PROBLEM TO SOLVE -> Scan the entries below line by line and state how many lines contain the string "button", giving only the number.

(Page segmentation data)
==============================

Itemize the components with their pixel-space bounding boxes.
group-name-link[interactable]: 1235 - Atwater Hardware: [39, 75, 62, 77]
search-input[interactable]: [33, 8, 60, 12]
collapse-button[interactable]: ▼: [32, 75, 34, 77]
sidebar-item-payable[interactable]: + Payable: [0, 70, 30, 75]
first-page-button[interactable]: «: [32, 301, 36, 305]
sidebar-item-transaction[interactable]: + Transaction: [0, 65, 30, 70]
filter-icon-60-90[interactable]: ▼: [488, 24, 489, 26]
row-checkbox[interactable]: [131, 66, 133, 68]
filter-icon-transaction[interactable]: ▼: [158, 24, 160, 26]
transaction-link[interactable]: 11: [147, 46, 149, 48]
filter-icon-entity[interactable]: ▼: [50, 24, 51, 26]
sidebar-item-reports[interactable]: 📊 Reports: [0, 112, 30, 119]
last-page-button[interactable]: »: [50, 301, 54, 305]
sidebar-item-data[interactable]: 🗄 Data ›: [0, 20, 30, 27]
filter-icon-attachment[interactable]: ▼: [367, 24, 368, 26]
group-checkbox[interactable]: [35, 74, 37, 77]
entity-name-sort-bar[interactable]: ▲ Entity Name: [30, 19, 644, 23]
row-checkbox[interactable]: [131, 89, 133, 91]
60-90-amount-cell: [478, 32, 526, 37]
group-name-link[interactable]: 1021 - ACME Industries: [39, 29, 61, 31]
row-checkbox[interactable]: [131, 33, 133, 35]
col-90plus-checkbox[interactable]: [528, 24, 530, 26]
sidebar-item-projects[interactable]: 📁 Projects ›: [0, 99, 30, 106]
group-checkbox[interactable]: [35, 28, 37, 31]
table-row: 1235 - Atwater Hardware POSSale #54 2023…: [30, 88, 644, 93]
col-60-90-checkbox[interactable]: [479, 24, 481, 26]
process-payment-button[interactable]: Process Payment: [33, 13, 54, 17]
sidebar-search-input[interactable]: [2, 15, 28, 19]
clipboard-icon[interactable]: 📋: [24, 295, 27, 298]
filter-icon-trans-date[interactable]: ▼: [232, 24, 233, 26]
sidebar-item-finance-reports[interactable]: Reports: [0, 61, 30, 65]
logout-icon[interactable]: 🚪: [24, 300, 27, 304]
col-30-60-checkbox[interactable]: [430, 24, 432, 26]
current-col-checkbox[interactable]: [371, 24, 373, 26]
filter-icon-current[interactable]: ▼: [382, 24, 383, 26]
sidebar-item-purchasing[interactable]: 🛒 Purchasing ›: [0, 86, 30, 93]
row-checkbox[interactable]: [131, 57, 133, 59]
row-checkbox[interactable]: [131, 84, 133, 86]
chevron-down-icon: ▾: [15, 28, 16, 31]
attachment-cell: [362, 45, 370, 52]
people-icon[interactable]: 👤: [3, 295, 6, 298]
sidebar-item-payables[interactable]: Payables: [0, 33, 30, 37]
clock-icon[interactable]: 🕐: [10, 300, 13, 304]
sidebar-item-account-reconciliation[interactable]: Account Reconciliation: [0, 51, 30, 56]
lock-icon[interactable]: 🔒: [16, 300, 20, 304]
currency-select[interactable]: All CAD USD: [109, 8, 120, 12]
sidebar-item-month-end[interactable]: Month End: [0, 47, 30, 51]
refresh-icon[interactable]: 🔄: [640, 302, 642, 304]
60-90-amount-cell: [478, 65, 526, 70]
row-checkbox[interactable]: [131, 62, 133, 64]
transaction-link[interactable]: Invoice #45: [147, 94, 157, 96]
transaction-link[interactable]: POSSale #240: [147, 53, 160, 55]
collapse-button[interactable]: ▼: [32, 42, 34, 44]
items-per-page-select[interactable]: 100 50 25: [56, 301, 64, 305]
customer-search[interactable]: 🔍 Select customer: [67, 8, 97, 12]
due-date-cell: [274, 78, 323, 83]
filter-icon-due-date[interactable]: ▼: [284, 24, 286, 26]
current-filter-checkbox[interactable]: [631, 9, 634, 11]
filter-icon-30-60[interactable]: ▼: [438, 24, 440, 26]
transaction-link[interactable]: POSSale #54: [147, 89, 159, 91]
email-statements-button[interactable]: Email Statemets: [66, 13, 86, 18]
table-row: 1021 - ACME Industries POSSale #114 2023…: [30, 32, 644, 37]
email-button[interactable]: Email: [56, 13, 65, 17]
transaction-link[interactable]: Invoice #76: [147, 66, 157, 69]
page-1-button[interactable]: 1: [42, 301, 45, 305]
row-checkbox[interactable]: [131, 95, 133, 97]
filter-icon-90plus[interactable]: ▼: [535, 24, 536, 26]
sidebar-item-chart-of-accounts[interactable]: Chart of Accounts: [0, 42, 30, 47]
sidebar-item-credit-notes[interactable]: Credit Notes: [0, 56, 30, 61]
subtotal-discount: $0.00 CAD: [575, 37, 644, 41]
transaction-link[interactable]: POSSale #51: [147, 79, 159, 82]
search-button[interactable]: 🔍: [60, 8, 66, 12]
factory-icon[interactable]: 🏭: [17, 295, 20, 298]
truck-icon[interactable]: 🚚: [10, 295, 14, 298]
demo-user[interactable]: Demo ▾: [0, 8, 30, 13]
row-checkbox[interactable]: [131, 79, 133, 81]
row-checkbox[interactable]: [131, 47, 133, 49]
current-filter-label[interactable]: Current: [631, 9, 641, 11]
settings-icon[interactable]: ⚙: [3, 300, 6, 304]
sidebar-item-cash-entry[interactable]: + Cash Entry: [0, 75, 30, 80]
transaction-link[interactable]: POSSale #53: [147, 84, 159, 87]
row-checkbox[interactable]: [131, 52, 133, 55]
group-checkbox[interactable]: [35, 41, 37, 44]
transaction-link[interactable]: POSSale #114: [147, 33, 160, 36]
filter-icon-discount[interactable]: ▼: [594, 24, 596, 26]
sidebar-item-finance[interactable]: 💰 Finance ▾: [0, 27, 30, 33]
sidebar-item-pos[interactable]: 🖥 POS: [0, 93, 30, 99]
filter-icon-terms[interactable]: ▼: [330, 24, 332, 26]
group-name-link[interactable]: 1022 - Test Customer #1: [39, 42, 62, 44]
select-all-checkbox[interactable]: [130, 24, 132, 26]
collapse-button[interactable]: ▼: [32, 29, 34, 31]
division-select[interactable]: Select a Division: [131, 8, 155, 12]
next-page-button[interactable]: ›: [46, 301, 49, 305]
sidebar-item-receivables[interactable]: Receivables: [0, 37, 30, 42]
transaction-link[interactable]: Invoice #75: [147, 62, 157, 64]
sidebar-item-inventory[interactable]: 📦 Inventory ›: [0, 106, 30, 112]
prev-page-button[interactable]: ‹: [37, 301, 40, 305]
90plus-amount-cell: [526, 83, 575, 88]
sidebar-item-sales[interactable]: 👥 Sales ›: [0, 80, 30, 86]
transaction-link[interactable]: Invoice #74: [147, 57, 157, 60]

==============================

EXERCISE SOLUTION -> 12